__Task prompt__: Go through the records and filter out every line lacking the word "down"; copy the lines that remain.
:: Supplied material
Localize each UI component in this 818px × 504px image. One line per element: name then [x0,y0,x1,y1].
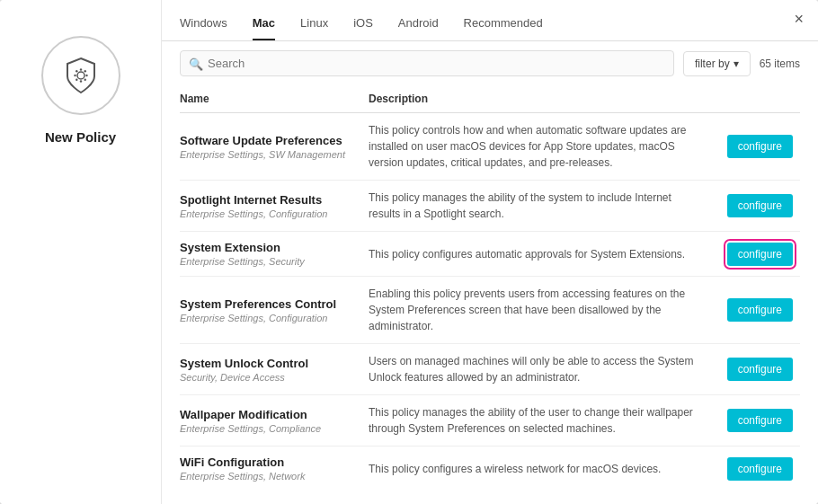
policy-name: System Unlock Control [180,357,361,370]
filter-label: filter by [695,57,730,70]
table-wrapper: Name Description Software Update Prefere… [162,85,818,504]
items-count: 65 items [760,57,800,70]
table-header: Name Description [180,85,800,113]
policy-description: This policy controls how and when automa… [369,122,694,171]
svg-point-5 [76,70,77,72]
table-row: Spotlight Internet Results Enterprise Se… [180,181,800,232]
policy-icon-circle [41,36,120,115]
policy-description: Users on managed machines will only be a… [369,353,694,385]
col-header-description: Description [369,85,701,113]
table-row: Software Update Preferences Enterprise S… [180,113,800,181]
table-row: System Unlock Control Security, Device A… [180,344,800,395]
filter-button[interactable]: filter by ▾ [683,51,751,76]
search-icon: 🔍 [189,57,203,70]
table-row: System Extension Enterprise Settings, Se… [180,232,800,277]
search-input[interactable] [180,50,674,76]
tab-bar: Windows Mac Linux iOS Android Recommende… [162,0,818,41]
sidebar-title: New Policy [45,129,116,145]
chevron-down-icon: ▾ [734,57,739,70]
policy-subtitle: Security, Device Access [180,372,361,383]
close-button[interactable]: × [794,11,804,27]
policy-description: Enabling this policy prevents users from… [369,286,694,334]
search-wrapper: 🔍 [180,50,674,76]
table-body: Software Update Preferences Enterprise S… [180,113,800,491]
sidebar: New Policy [0,0,162,504]
svg-point-8 [76,79,77,81]
tab-mac[interactable]: Mac [253,5,275,40]
tab-ios[interactable]: iOS [353,5,373,40]
policy-icon [60,55,102,96]
modal-body: New Policy Windows Mac Linux iOS Android… [0,0,818,504]
policy-subtitle: Enterprise Settings, Configuration [180,313,361,323]
col-header-name: Name [180,85,369,113]
policy-name: WiFi Configuration [180,455,361,469]
svg-point-0 [77,72,84,79]
tab-linux[interactable]: Linux [300,5,328,40]
configure-button[interactable]: configure [727,243,793,266]
policy-table: Name Description Software Update Prefere… [180,85,800,491]
svg-point-6 [84,79,85,81]
svg-point-4 [85,75,87,76]
policy-name: System Extension [180,241,361,254]
policy-description: This policy configures a wireless networ… [369,461,694,477]
policy-subtitle: Enterprise Settings, Configuration [180,208,361,219]
tab-android[interactable]: Android [398,5,439,40]
policy-name: Software Update Preferences [180,134,361,147]
configure-button[interactable]: configure [727,135,793,158]
policy-name: Wallpaper Modification [180,408,361,421]
configure-button[interactable]: configure [727,457,793,481]
table-row: Wallpaper Modification Enterprise Settin… [180,395,800,447]
policy-description: This policy manages the ability of the u… [369,404,694,437]
policy-description: This policy manages the ability of the s… [369,190,694,222]
toolbar: 🔍 filter by ▾ 65 items [162,41,818,85]
policy-name: Spotlight Internet Results [180,193,361,207]
table-row: WiFi Configuration Enterprise Settings, … [180,447,800,491]
svg-point-1 [79,68,81,70]
policy-subtitle: Enterprise Settings, Compliance [180,423,361,434]
configure-button[interactable]: configure [727,358,793,381]
svg-point-3 [74,75,76,76]
policy-subtitle: Enterprise Settings, Network [180,471,361,482]
configure-button[interactable]: configure [727,409,793,432]
svg-point-7 [84,70,85,72]
policy-name: System Preferences Control [180,297,361,311]
tab-windows[interactable]: Windows [180,5,227,40]
configure-button[interactable]: configure [727,194,793,217]
content-area: Windows Mac Linux iOS Android Recommende… [162,0,818,504]
table-row: System Preferences Control Enterprise Se… [180,277,800,344]
col-header-action [701,85,800,113]
modal: × New Policy [0,0,818,504]
configure-button[interactable]: configure [727,298,793,322]
policy-subtitle: Enterprise Settings, Security [180,256,361,267]
svg-point-2 [79,80,81,82]
tab-recommended[interactable]: Recommended [464,5,543,40]
policy-description: This policy configures automatic approva… [369,246,694,262]
policy-subtitle: Enterprise Settings, SW Management [180,149,361,160]
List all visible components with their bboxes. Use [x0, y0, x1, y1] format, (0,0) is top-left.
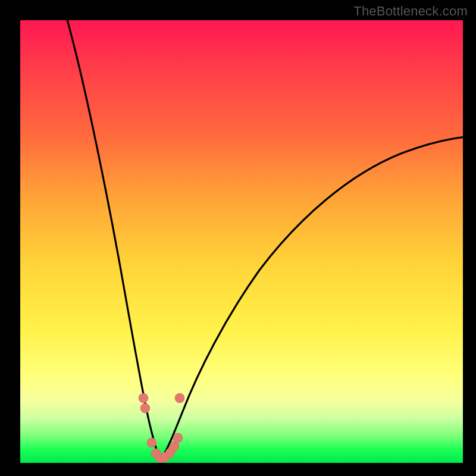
- marker-dot: [140, 403, 150, 413]
- chart-stage: TheBottleneck.com: [0, 0, 476, 476]
- marker-dot: [173, 433, 183, 443]
- curve-right-branch: [161, 137, 463, 461]
- marker-cluster: [139, 393, 184, 463]
- marker-dot: [175, 393, 184, 403]
- marker-dot: [147, 438, 156, 447]
- marker-dot: [139, 393, 148, 403]
- plot-frame: [20, 20, 463, 463]
- curve-layer: [20, 20, 463, 463]
- marker-dot: [170, 441, 179, 451]
- watermark-text: TheBottleneck.com: [353, 4, 468, 19]
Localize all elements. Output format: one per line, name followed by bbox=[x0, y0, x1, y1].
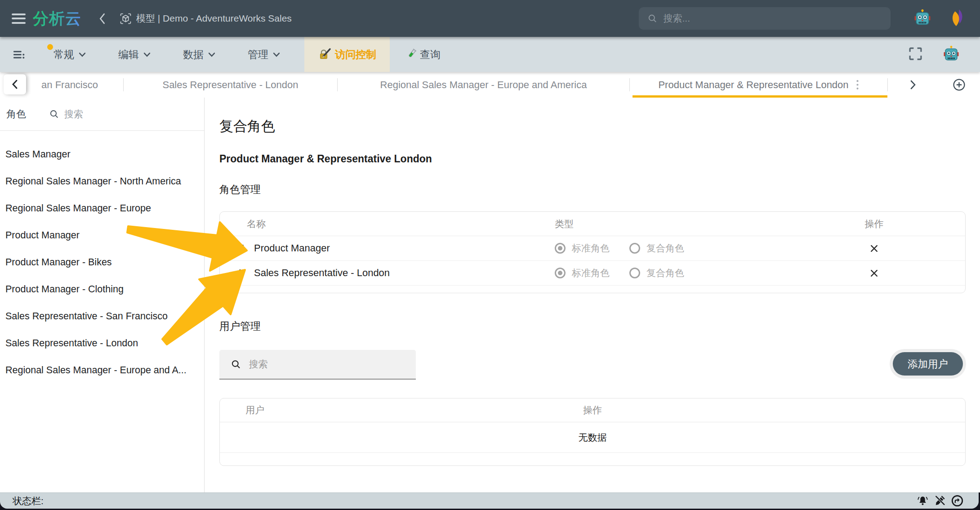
tab-scroll-left-button[interactable] bbox=[4, 74, 26, 94]
model-icon bbox=[120, 13, 132, 25]
tab-label: an Francisco bbox=[41, 79, 98, 91]
menu-general-label: 常规 bbox=[53, 48, 74, 62]
radio-icon[interactable] bbox=[555, 268, 566, 278]
tab-label: Product Manager & Representative London bbox=[658, 79, 848, 91]
role-list-item[interactable]: Regional Sales Manager - Europe bbox=[0, 195, 204, 222]
query-label: 查询 bbox=[420, 48, 441, 62]
search-icon bbox=[49, 109, 59, 119]
radio-standard-role[interactable]: 标准角色 bbox=[555, 242, 610, 255]
drag-handle-icon[interactable] bbox=[239, 269, 244, 277]
menu-manage[interactable]: 管理 bbox=[232, 37, 296, 72]
fullscreen-icon[interactable] bbox=[909, 47, 922, 63]
radio-icon[interactable] bbox=[629, 243, 640, 254]
delete-icon bbox=[870, 269, 878, 277]
global-search-input[interactable] bbox=[664, 13, 882, 24]
tab-label: Sales Representative - London bbox=[162, 79, 298, 91]
global-search bbox=[639, 7, 891, 30]
menu-icon[interactable] bbox=[12, 11, 26, 26]
chevron-down-icon bbox=[79, 52, 86, 57]
member-role-name: Sales Representative - London bbox=[254, 267, 390, 279]
brand-flame-icon[interactable] bbox=[950, 9, 964, 29]
radio-icon[interactable] bbox=[555, 243, 566, 254]
user-table-header: 操作 用户 bbox=[220, 398, 965, 422]
menu-general[interactable]: 常规 bbox=[37, 37, 102, 72]
tab-product-manager-rep-london-active[interactable]: Product Manager & Representative London bbox=[630, 72, 887, 98]
add-user-button[interactable]: 添加用户 bbox=[893, 352, 963, 376]
composite-role-name: Product Manager & Representative London bbox=[219, 152, 966, 166]
user-search-input[interactable] bbox=[249, 359, 404, 370]
app-window: 分析云 模型 | Demo - AdventureWorks Sales bbox=[0, 0, 980, 510]
role-table-header: 名称 类型 操作 bbox=[220, 212, 965, 236]
add-tab-icon bbox=[952, 78, 966, 92]
add-tab-button[interactable] bbox=[938, 72, 980, 98]
sidebar-title: 角色 bbox=[6, 107, 26, 121]
back-button[interactable] bbox=[92, 13, 112, 25]
column-header-type: 类型 bbox=[531, 218, 848, 230]
role-list-item[interactable]: Product Manager - Bikes bbox=[0, 249, 204, 276]
radio-composite-role[interactable]: 复合角色 bbox=[629, 242, 684, 255]
app-logo: 分析云 bbox=[33, 8, 81, 29]
table-row: Sales Representative - London 标准角色 复合角色 bbox=[220, 261, 965, 286]
menu-edit-label: 编辑 bbox=[118, 48, 139, 62]
top-bar: 分析云 模型 | Demo - AdventureWorks Sales bbox=[0, 0, 980, 37]
user-table: 操作 用户 无数据 bbox=[219, 398, 966, 466]
radio-standard-role[interactable]: 标准角色 bbox=[555, 267, 610, 279]
role-table: 名称 类型 操作 Product Manager bbox=[219, 211, 966, 293]
roles-sidebar: 角色 Sales Manager Regional Sales Manager … bbox=[0, 98, 205, 492]
tab-sales-rep-london[interactable]: Sales Representative - London bbox=[124, 72, 337, 98]
tab-scroll-left-icon bbox=[11, 79, 18, 89]
tab-label: Regional Sales Manager - Europe and Amer… bbox=[380, 79, 587, 91]
tab-regional-sales-manager[interactable]: Regional Sales Manager - Europe and Amer… bbox=[338, 72, 629, 98]
bell-icon[interactable] bbox=[917, 495, 928, 506]
chevron-down-icon bbox=[143, 52, 151, 57]
redirect-icon[interactable] bbox=[951, 495, 963, 507]
tab-scroll-right-button[interactable] bbox=[888, 72, 938, 98]
radio-composite-role[interactable]: 复合角色 bbox=[629, 267, 684, 279]
menu-manage-label: 管理 bbox=[248, 48, 268, 62]
model-title: 模型 | Demo - AdventureWorks Sales bbox=[136, 12, 292, 25]
access-control-button[interactable]: 访问控制 bbox=[304, 37, 390, 72]
role-list-item[interactable]: Sales Representative - London bbox=[0, 330, 204, 357]
back-icon bbox=[98, 13, 106, 25]
access-control-label: 访问控制 bbox=[335, 48, 376, 62]
radio-icon[interactable] bbox=[629, 268, 640, 278]
sidebar-search bbox=[49, 109, 198, 120]
view-list-icon[interactable] bbox=[13, 37, 26, 72]
role-list-item[interactable]: Regional Sales Manager - North America bbox=[0, 168, 204, 195]
edit-disabled-icon[interactable] bbox=[934, 495, 945, 506]
chevron-down-icon bbox=[208, 52, 215, 57]
drag-handle-icon[interactable] bbox=[239, 244, 244, 252]
role-management-heading: 角色管理 bbox=[219, 183, 966, 196]
column-header-action: 操作 bbox=[848, 218, 900, 230]
role-list-item[interactable]: Sales Manager bbox=[0, 141, 204, 168]
chevron-down-icon bbox=[273, 52, 280, 57]
notification-dot bbox=[47, 44, 53, 50]
user-search bbox=[219, 350, 416, 380]
radio-label: 标准角色 bbox=[572, 267, 610, 279]
assistant-robot-icon[interactable] bbox=[914, 9, 931, 28]
radio-label: 复合角色 bbox=[646, 267, 684, 279]
search-icon bbox=[648, 13, 657, 23]
assistant-robot-icon[interactable] bbox=[943, 45, 959, 63]
column-header-name: 名称 bbox=[220, 218, 531, 230]
remove-role-button[interactable] bbox=[870, 269, 878, 277]
tab-bar: an Francisco Sales Representative - Lond… bbox=[0, 72, 980, 98]
remove-role-button[interactable] bbox=[870, 244, 878, 253]
role-list-item[interactable]: Product Manager bbox=[0, 222, 204, 249]
query-button[interactable]: 查询 bbox=[390, 37, 456, 72]
role-list-item[interactable]: Regional Sales Manager - Europe and A... bbox=[0, 357, 204, 384]
tab-scroll-right-icon bbox=[910, 80, 916, 90]
member-role-name: Product Manager bbox=[254, 242, 330, 254]
menu-data[interactable]: 数据 bbox=[167, 37, 232, 72]
sidebar-search-input[interactable] bbox=[64, 109, 198, 120]
role-list-item[interactable]: Product Manager - Clothing bbox=[0, 276, 204, 303]
role-list-item[interactable]: Sales Representative - San Francisco bbox=[0, 303, 204, 330]
status-label: 状态栏: bbox=[13, 495, 44, 507]
table-row: Product Manager 标准角色 复合角色 bbox=[220, 236, 965, 261]
column-header-action: 操作 bbox=[220, 404, 965, 416]
menu-edit[interactable]: 编辑 bbox=[102, 37, 167, 72]
status-bar: 状态栏: bbox=[0, 492, 979, 509]
radio-label: 标准角色 bbox=[572, 242, 610, 255]
user-management-heading: 用户管理 bbox=[219, 319, 966, 333]
tab-menu-icon[interactable] bbox=[856, 80, 859, 90]
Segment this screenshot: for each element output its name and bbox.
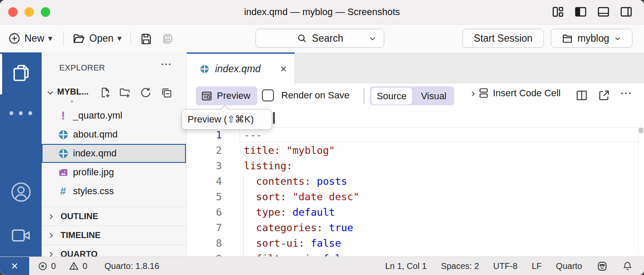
notifications-bell-icon[interactable] — [622, 261, 633, 272]
new-button-label: New — [24, 33, 44, 44]
file-row-about.qmd[interactable]: about.qmd — [42, 125, 186, 144]
collapse-all-icon[interactable] — [160, 86, 173, 99]
explorer-sidebar: EXPLORER ⋯ MYBL... !_quarto.yml — [42, 52, 187, 257]
project-selector-button[interactable]: myblog — [551, 29, 632, 48]
open-folder-icon — [72, 32, 86, 46]
close-tab-icon[interactable]: × — [280, 63, 287, 74]
open-button[interactable]: Open ▼ — [72, 24, 122, 52]
code-line-7: 7 categories: true — [187, 220, 644, 235]
file-name-label: about.qmd — [73, 129, 118, 140]
sidebar-section-outline[interactable]: OUTLINE — [42, 207, 186, 226]
scrollbar-thumb[interactable] — [639, 128, 643, 133]
file-row-index.qmd[interactable]: index.qmd — [42, 144, 186, 163]
refresh-icon[interactable] — [140, 86, 152, 99]
source-mode-button[interactable]: Source — [371, 88, 413, 104]
code-line-4: 4 contents: posts — [187, 174, 644, 189]
new-button[interactable]: New ▼ — [8, 24, 52, 52]
toggle-right-panel-icon[interactable] — [620, 5, 633, 18]
app-window: index.qmd — myblog — Screenshots New ▼ — [0, 0, 644, 275]
start-session-button[interactable]: Start Session — [462, 29, 544, 48]
warning-icon — [69, 261, 79, 271]
code-text: sort-ui: false — [222, 235, 341, 251]
editor-toolbar: Preview Render on Save Source Visual › I… — [187, 83, 644, 108]
line-number[interactable]: 9 — [187, 251, 222, 257]
line-number[interactable]: 6 — [187, 205, 222, 220]
save-all-icon — [160, 31, 175, 46]
file-row-styles.css[interactable]: #styles.css — [42, 182, 186, 201]
remote-indicator[interactable] — [0, 257, 29, 275]
preview-button-label: Preview — [217, 90, 250, 101]
explorer-more-actions-icon[interactable]: ⋯ — [161, 58, 173, 71]
customize-layout-icon[interactable] — [551, 5, 565, 18]
new-file-icon[interactable] — [99, 86, 112, 99]
code-text: contents: posts — [222, 174, 347, 189]
code-line-5: 5 sort: "date desc" — [187, 189, 644, 205]
error-icon — [38, 261, 48, 271]
line-number[interactable]: 5 — [187, 189, 222, 205]
line-number[interactable]: 8 — [187, 235, 222, 251]
save-icon — [140, 32, 153, 45]
workspace-section-header[interactable]: MYBL... — [42, 85, 186, 101]
indentation-status[interactable]: Spaces: 2 — [441, 261, 479, 271]
css-icon: # — [57, 186, 69, 196]
encoding-status[interactable]: UTF-8 — [493, 261, 518, 271]
code-editor[interactable]: 1---2title: "myblog"3listing:4 contents:… — [187, 127, 644, 257]
code-line-2: 2title: "myblog" — [187, 143, 644, 158]
toolbar-divider — [131, 32, 131, 46]
quarto-icon — [57, 129, 69, 140]
cursor-position-status[interactable]: Ln 1, Col 1 — [385, 261, 427, 271]
eol-status[interactable]: LF — [532, 261, 542, 271]
new-folder-icon[interactable] — [118, 86, 131, 99]
language-mode-status[interactable]: Quarto — [556, 261, 582, 271]
problems-status[interactable]: 0 0 — [38, 261, 87, 271]
line-number[interactable]: 3 — [187, 158, 222, 174]
search-input[interactable]: Search — [255, 29, 384, 48]
line-number[interactable]: 4 — [187, 174, 222, 189]
partially-scrolled-item — [71, 101, 73, 102]
open-in-new-window-icon[interactable] — [598, 89, 611, 102]
save-all-button[interactable] — [160, 24, 175, 52]
code-line-3: 3listing: — [187, 158, 644, 174]
quarto-version-status[interactable]: Quarto: 1.8.16 — [104, 261, 159, 271]
line-number[interactable]: 7 — [187, 220, 222, 235]
file-row-profile.jpg[interactable]: profile.jpg — [42, 163, 186, 182]
line-number[interactable]: 2 — [187, 143, 222, 158]
code-text: filter-ui: fal — [222, 251, 341, 257]
split-editor-icon[interactable] — [575, 89, 588, 102]
scrollbar-track — [638, 127, 638, 257]
start-session-label: Start Session — [474, 33, 533, 44]
feedback-smiley-icon[interactable] — [596, 260, 608, 272]
preview-button[interactable]: Preview — [196, 86, 257, 105]
insert-code-cell-button[interactable]: › Insert Code Cell — [471, 87, 561, 99]
video-icon[interactable] — [0, 226, 42, 245]
code-text: categories: true — [222, 220, 353, 235]
explorer-view-icon[interactable] — [0, 63, 42, 83]
toggle-left-panel-icon[interactable] — [574, 5, 587, 18]
render-on-save-checkbox[interactable] — [262, 89, 274, 101]
file-name-label: index.qmd — [73, 148, 117, 159]
explorer-title: EXPLORER — [59, 63, 105, 73]
file-name-label: styles.css — [73, 186, 114, 197]
save-button[interactable] — [140, 24, 153, 52]
editor-group: index.qmd × Preview Render on Save Sourc… — [187, 52, 644, 257]
code-line-8: 8 sort-ui: false — [187, 235, 644, 251]
toggle-bottom-panel-icon[interactable] — [597, 5, 610, 18]
visual-mode-button[interactable]: Visual — [413, 88, 455, 104]
app-toolbar: New ▼ Open ▼ Search Start Session myblog — [0, 24, 644, 53]
image-icon — [57, 167, 69, 178]
insert-cell-icon: › — [471, 88, 475, 99]
quarto-file-icon — [200, 64, 210, 74]
code-line-9: 9 filter-ui: fal — [187, 251, 644, 257]
sidebar-section-timeline[interactable]: TIMELINE — [42, 226, 186, 244]
file-row-_quarto.yml[interactable]: !_quarto.yml — [42, 106, 186, 125]
account-icon[interactable] — [0, 180, 42, 204]
chevron-right-icon — [47, 213, 55, 220]
chevron-down-icon — [614, 34, 622, 43]
sidebar-section-quarto[interactable]: QUARTO — [42, 244, 186, 257]
more-actions-icon[interactable]: ⋯ — [620, 86, 632, 100]
remote-icon — [9, 260, 20, 272]
more-views-icon[interactable] — [0, 111, 42, 115]
chevron-right-icon — [47, 232, 55, 239]
tab-index-qmd[interactable]: index.qmd × — [187, 52, 295, 84]
file-name-label: profile.jpg — [73, 167, 114, 178]
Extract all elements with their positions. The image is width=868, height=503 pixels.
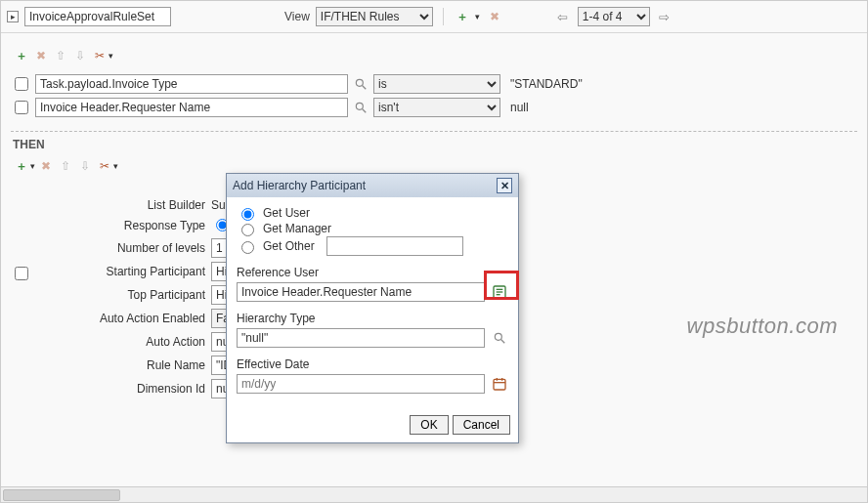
::::
__Result__:
chevron-down-icon: ▾ [734,57,739,70]
chevron-down-icon bbox=[79, 52, 86, 57]
chevron-down-icon bbox=[143, 52, 151, 57]
chevron-down-icon bbox=[208, 52, 215, 57]
chevron-down-icon bbox=[273, 52, 280, 57]
chevron-down-icon — [614, 34, 622, 43]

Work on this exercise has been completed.